Filter the entries down to the lines holding "each", then copy those lines.

(Data records)
Start of Block

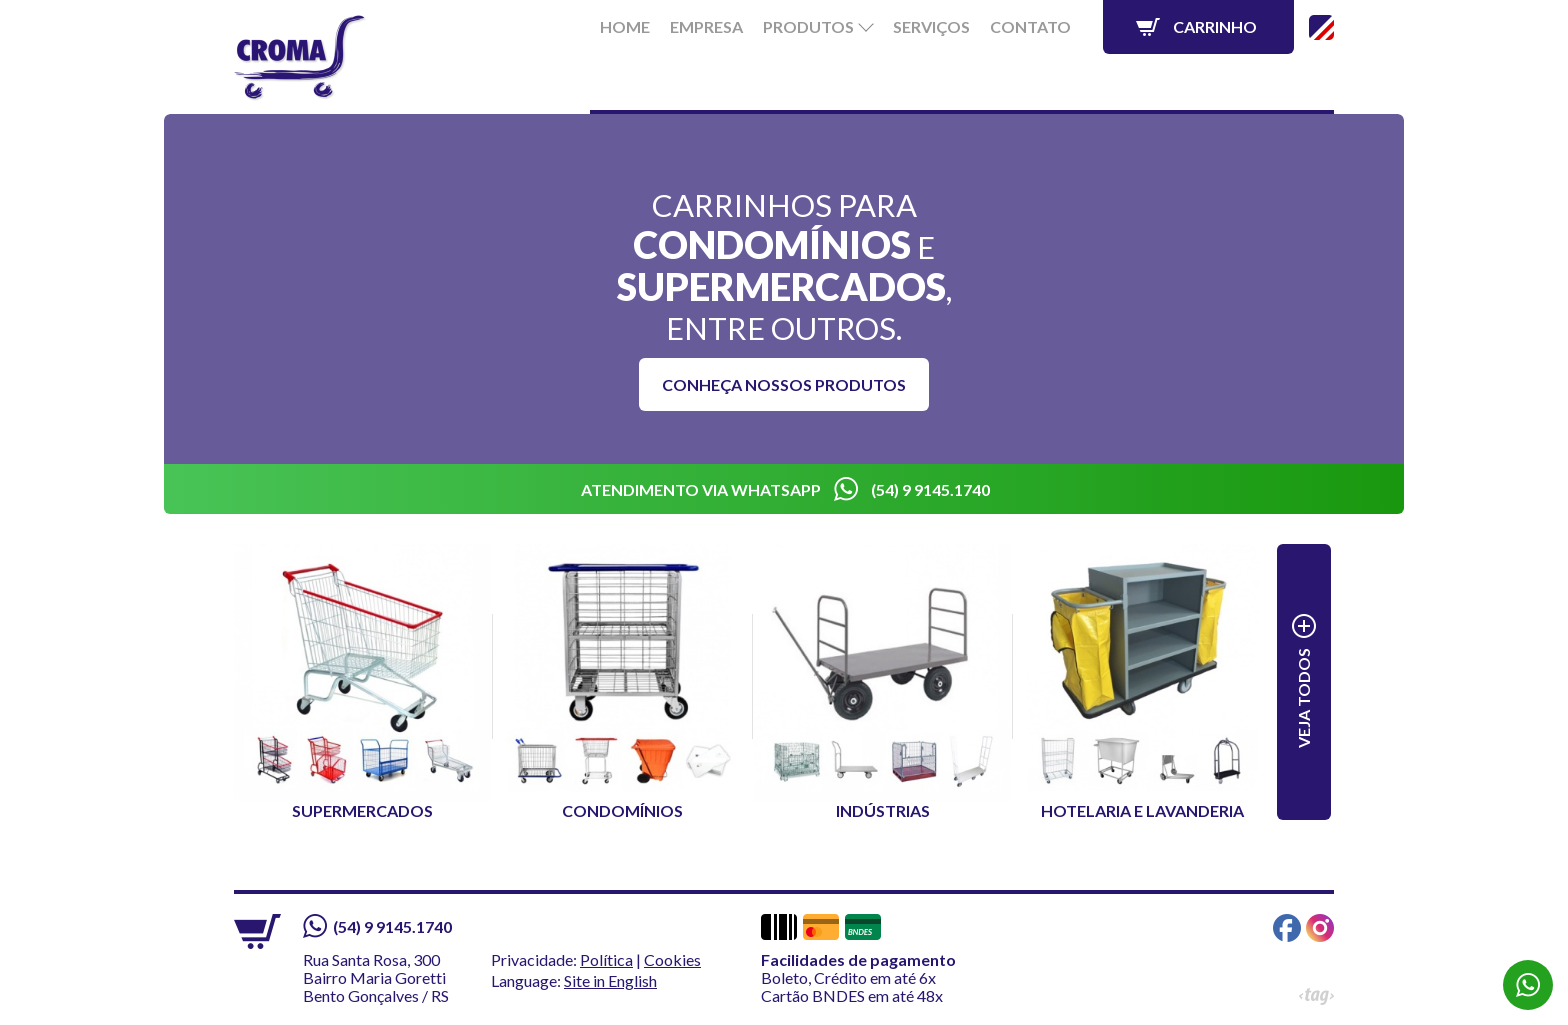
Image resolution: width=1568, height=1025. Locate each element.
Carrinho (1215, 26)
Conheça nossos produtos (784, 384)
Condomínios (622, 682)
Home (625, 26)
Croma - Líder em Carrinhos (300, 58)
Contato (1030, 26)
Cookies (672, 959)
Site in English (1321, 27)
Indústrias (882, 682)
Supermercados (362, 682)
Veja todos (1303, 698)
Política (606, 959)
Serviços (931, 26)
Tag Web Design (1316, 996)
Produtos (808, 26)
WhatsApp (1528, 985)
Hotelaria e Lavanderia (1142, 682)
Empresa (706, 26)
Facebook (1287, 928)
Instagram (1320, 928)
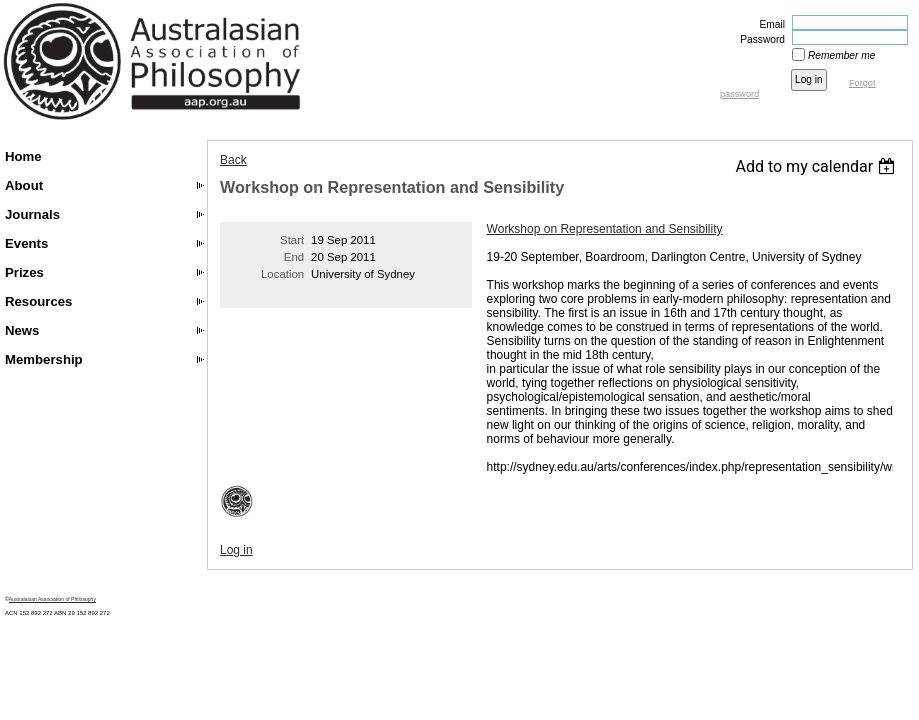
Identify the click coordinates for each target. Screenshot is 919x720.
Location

End of Block

◆ Answer space
Image resolution: width=1568, height=1025. Locate each element.
Identify the click coordinates for each target. Screenshot is 919x720.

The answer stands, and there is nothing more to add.